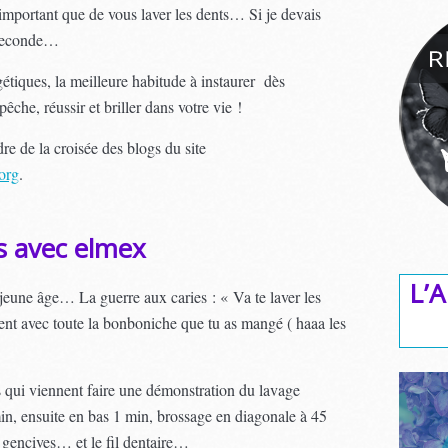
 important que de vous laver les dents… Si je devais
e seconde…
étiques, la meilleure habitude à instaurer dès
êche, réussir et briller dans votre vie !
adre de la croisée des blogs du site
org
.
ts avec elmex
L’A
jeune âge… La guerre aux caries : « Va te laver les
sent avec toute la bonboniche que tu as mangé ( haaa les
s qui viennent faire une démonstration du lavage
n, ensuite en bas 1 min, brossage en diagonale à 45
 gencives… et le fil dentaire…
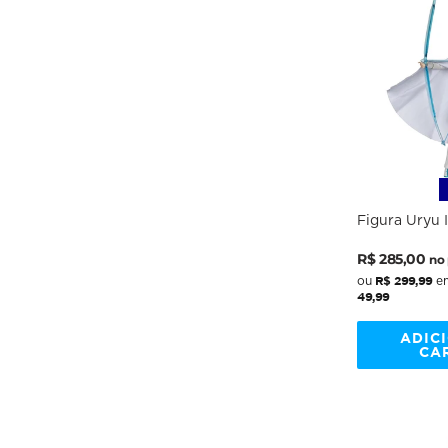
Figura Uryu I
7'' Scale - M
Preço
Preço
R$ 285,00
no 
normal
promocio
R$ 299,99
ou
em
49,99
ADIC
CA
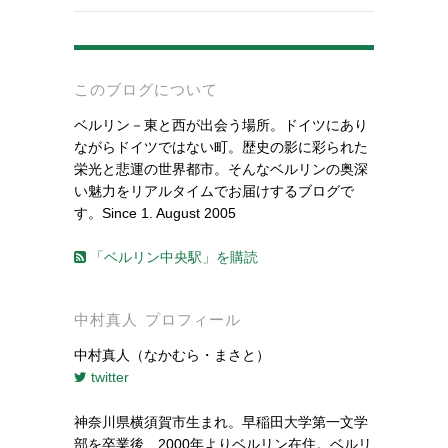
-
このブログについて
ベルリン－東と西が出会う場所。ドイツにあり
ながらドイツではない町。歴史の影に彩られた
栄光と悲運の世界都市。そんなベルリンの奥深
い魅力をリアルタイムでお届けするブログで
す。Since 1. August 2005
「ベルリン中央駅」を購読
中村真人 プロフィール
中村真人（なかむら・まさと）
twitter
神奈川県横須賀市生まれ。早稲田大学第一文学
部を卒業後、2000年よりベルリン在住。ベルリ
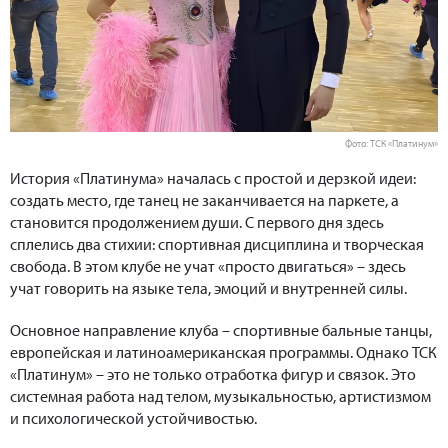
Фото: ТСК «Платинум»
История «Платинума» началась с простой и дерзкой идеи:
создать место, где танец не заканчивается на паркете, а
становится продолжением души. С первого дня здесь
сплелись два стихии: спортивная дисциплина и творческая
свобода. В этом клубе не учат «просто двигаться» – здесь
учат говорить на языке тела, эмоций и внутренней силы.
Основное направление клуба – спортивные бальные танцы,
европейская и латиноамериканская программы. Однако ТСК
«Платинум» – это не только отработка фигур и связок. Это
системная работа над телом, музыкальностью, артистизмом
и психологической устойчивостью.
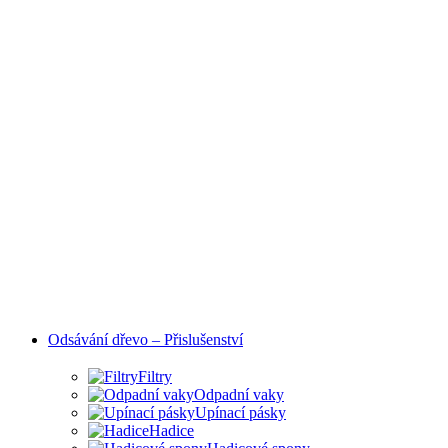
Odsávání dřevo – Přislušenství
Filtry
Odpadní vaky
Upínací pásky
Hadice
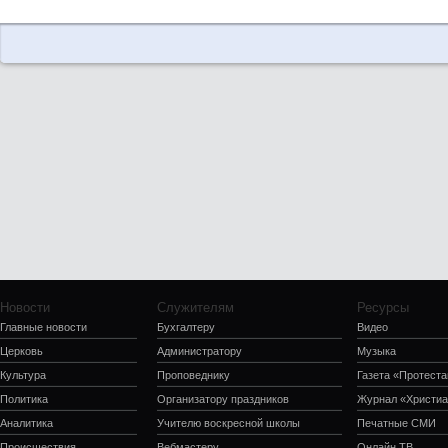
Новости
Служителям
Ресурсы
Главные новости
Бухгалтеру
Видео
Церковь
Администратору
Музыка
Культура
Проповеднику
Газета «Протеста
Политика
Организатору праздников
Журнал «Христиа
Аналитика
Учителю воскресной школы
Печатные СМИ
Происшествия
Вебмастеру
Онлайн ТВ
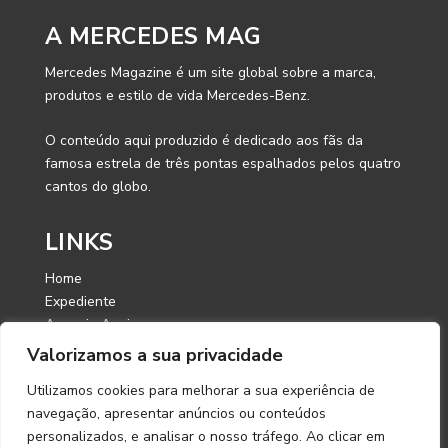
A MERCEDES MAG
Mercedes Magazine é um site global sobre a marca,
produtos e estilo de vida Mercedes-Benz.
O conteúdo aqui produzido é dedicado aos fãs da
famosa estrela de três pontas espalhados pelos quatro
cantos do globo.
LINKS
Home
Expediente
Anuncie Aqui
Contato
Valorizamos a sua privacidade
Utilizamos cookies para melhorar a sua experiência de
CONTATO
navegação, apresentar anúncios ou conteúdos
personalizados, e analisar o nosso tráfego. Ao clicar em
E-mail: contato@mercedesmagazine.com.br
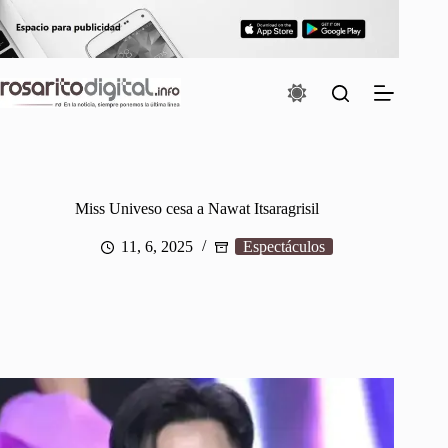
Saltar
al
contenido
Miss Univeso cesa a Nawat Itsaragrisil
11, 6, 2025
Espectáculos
- - - -
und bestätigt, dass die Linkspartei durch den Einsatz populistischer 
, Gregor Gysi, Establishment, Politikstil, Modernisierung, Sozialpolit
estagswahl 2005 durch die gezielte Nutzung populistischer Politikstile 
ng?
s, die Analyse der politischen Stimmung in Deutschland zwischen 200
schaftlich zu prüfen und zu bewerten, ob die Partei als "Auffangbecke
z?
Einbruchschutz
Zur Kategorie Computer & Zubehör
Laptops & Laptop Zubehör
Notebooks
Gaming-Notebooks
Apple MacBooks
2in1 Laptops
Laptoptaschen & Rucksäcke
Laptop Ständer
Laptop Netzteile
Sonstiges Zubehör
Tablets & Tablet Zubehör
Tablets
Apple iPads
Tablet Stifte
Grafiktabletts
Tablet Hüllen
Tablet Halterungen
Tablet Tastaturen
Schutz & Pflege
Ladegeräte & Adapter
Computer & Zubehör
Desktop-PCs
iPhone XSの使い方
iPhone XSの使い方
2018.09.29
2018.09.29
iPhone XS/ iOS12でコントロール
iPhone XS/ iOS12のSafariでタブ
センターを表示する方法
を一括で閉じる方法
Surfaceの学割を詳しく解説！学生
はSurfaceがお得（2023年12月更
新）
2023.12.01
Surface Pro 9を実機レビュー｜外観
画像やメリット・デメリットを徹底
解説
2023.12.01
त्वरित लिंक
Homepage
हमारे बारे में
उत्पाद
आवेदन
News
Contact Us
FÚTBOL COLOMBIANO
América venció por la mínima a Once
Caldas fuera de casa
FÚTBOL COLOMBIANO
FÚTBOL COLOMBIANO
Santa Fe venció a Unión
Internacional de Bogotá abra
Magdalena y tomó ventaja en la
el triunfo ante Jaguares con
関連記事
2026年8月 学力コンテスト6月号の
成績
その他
- - - -
# WORK INSTRUCTION
Reproduce word for word, with pictures dropped, only the part of the material above that opens with the line containing "important que de" and closes with the line containing "Espectáculos".

# ANSWER BOX
 important que de vous laver les dents… Si je devais
e seconde…
étiques, la meilleure habitude à instaurer dès
êche, réussir et briller dans votre vie !
adre de la croisée des blogs du site
org
.
ts avec elmex
L’A
jeune âge… La guerre aux caries : « Va te laver les
sent avec toute la bonboniche que tu as mangé ( haaa les
s qui viennent faire une démonstration du lavage
n, ensuite en bas 1 min, brossage en diagonale à 45
 gencives… et le fil dentaire…
Figura Uryu I
7'' Scale - M
Preço
Preço
R$ 285,00
no 
normal
promocio
R$ 299,99
ou
em
49,99
ADIC
CA
-
このブログについて
ベルリン－東と西が出会う場所。ドイツにあり
ながらドイツではない町。歴史の影に彩られた
栄光と悲運の世界都市。そんなベルリンの奥深
い魅力をリアルタイムでお届けするブログで
す。Since 1. August 2005
「ベルリン中央駅」を購読
中村真人 プロフィール
中村真人（なかむら・まさと）
twitter
神奈川県横須賀市生まれ。早稲田大学第一文学
部を卒業後、2000年よりベルリン在住。ベルリ
Фото: ТСК «Платинум»
История «Платинума» началась с простой и дерзкой идеи:
создать место, где танец не заканчивается на паркете, а
становится продолжением души. С первого дня здесь
сплелись два стихии: спортивная дисциплина и творческая
свобода. В этом клубе не учат «просто двигаться» – здесь
учат говорить на языке тела, эмоций и внутренней силы.
Основное направление клуба – спортивные бальные танцы,
европейская и латиноамериканская программы. Однако ТСК
«Платинум» – это не только отработка фигур и связок. Это
системная работа над телом, музыкальностью, артистизмом
и психологической устойчивостью.
Odsávání dřevo – Přislušenství
Filtry
Odpadní vaky
Upínací pásky
Hadice
Новости
Служителям
Ресурсы
Главные новости
Бухгалтеру
Видео
Церковь
Администратору
Музыка
Культура
Проповеднику
Газета «Протеста
Политика
Организатору праздников
Журнал «Христиа
Аналитика
Учителю воскресной школы
Печатные СМИ
Происшествия
Вебмастеру
Онлайн ТВ
A MERCEDES MAG
Mercedes Magazine é um site global sobre a marca,
produtos e estilo de vida Mercedes-Benz.
O conteúdo aqui produzido é dedicado aos fãs da
famosa estrela de três pontas espalhados pelos quatro
cantos do globo.
LINKS
Home
Expediente
Anuncie Aqui
Contato
Valorizamos a sua privacidade
Utilizamos cookies para melhorar a sua experiência de
CONTATO
navegação, apresentar anúncios ou conteúdos
personalizados, e analisar o nosso tráfego. Ao clicar em
E-mail: contato@mercedesmagazine.com.br
Saltar
al
contenido
Miss Univeso cesa a Nawat Itsaragrisil
11, 6, 2025
Espectáculos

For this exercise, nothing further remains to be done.